Of course, web and desktop software are solving different tasks.
But I am speaking about interfaces and usability - people use both
web and usual software to make some actions, no matter they are
Maybe you can help??
Generally, to start from:
> Resolution - in web you can never rely on some resolution or color
depth, although you can do it in desktop programming
> Hardware - same story.. no chances to demand anything from the user.
Desktop developers always have minimum configuration notice. Below
that the software will not work fast enough or will not work at all
> Navigation - you can never tell how your web visitors will use your
navigation through out the site. They can find the deepest page
through the web engine and then navigate all over the site. In desktop
world, you can control the user's behavior - he will never start
somewhere you do not want him to... all softwares start from some
> Easy to leave - in web, if people can not do something on your site,
they can easily leave to another.. just 1 click. In Desktop, it is
not so easy and most users will try to study this stupid software or
even call the support
>tools in web - of course, web has much less tools in some
fields ( for example, form elements are much more feature-rich in
desktop world ), although others are more advanced . Also, you can
hardly make the 100% correct drop down menu, like it is in usual
> Unified - web usability does not depend on OS and platform. Desktop
usability GREATLY depends on the OS and platform
> Icons - icons are the rule in desktop development.. But much harder situation in web
Ok, can you add/modify something??????
Thanks to all!
Web Site - A web site is a collection of information contained on the Internet for the general public to interact with (this is a basic generalization of information sites. If we start to get into ecommerce, web reporting, and applications they should start to follow a hybrid of both web and software usability.).

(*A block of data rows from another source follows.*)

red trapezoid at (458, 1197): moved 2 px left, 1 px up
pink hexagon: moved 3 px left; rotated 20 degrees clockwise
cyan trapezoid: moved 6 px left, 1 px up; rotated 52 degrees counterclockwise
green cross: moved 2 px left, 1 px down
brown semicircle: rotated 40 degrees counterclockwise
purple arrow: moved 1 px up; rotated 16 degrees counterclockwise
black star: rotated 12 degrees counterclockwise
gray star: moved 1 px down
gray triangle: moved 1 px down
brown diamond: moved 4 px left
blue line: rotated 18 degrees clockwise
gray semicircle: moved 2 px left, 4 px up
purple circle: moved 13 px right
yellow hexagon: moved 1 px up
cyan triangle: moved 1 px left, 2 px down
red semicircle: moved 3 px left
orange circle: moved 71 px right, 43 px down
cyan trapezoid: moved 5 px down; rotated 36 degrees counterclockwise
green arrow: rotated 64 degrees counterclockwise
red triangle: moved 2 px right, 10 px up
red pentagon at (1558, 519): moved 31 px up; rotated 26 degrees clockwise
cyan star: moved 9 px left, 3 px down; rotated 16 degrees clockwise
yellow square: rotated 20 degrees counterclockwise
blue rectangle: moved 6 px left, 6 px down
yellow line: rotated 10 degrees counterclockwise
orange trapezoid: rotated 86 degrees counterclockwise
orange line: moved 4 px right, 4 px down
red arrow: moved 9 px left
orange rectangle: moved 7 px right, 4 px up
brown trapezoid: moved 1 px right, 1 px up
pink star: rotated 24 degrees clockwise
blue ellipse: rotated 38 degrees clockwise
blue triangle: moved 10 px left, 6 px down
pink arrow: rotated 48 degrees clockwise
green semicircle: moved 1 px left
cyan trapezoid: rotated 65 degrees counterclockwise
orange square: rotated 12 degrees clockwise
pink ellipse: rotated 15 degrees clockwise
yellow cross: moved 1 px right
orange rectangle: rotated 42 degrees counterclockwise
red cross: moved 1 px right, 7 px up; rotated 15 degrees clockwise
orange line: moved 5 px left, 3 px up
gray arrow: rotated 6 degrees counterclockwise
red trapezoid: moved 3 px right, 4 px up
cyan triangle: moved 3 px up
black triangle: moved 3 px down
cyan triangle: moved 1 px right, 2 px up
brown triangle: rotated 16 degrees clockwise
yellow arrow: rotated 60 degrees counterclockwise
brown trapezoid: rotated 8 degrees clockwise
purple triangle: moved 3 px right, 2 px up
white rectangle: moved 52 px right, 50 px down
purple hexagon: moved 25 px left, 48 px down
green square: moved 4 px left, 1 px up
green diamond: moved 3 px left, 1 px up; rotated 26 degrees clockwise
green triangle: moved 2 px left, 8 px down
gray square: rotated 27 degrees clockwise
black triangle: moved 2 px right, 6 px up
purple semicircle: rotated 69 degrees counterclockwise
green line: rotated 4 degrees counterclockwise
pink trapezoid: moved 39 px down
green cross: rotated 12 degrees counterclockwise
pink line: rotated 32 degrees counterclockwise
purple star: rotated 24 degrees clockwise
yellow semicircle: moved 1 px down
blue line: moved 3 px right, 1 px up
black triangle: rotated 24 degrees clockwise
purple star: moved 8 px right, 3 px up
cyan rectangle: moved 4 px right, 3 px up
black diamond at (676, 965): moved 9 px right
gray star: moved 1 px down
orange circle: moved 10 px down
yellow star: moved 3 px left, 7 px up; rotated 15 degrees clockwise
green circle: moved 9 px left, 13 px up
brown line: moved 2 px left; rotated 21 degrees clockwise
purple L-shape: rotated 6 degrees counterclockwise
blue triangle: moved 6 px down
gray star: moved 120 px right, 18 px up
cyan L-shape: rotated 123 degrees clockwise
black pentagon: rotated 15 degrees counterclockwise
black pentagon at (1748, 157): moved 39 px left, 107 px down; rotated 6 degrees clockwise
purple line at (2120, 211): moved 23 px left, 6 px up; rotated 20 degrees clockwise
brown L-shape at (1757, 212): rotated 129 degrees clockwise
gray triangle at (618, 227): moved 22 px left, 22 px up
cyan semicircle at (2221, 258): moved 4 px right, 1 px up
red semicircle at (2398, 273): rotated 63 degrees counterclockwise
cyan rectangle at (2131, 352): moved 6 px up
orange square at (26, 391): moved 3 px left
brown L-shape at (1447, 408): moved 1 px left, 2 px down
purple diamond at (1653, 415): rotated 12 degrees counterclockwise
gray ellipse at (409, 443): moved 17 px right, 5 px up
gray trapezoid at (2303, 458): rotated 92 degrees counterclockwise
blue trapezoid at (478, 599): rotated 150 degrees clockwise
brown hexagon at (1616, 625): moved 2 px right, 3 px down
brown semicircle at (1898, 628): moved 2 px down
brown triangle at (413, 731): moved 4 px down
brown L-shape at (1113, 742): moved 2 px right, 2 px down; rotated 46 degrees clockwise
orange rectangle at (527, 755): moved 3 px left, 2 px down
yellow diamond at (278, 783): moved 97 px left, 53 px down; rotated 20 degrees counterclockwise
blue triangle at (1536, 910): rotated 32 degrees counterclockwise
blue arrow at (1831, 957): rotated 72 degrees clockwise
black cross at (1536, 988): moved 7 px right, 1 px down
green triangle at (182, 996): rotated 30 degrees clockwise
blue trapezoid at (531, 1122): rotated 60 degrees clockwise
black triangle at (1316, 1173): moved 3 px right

Application Software - A desktop application is a program run locally on a client machine that performs tasks for the user.(Again this is a generalization to simplify our discussion).
So why don't we start a list that everyone can add to?
Web Site Usability
1.A web site information should be obvious and easy to get to.
2.A web site's navigation should be clear about where each link will take you at a glance.
4.A web site should load quickly to help users get the information from the site in a timely manner.
5.Users should decide what pages they want to see on a web site and not be hijacked by the browser’s content.
6.Any terms of service, privacy policies, or other important information for the user should be put in a conspicuous place for users to easily find and read.
8.Web sites should work with all common browsers and operating systems. There is a common set of markup that works on all common browsers. It is possible to insure that a sight works and looks properly across platforms and browsers. Making sights that only work in a certain operating system or browser destroys usability for users without your requirements.
9.Any aspect of the site that does not enhance usability or the general focus of the content is extraneous and should be excluded.
Application Software Usability
1.Application software should perform its tasks flawlessly on all systems that are covered by its requirements. Example: Many games change color depth on a computer to 256 colors. An application with 256 colors included in its requirements should not remove subtle colors informs and tables.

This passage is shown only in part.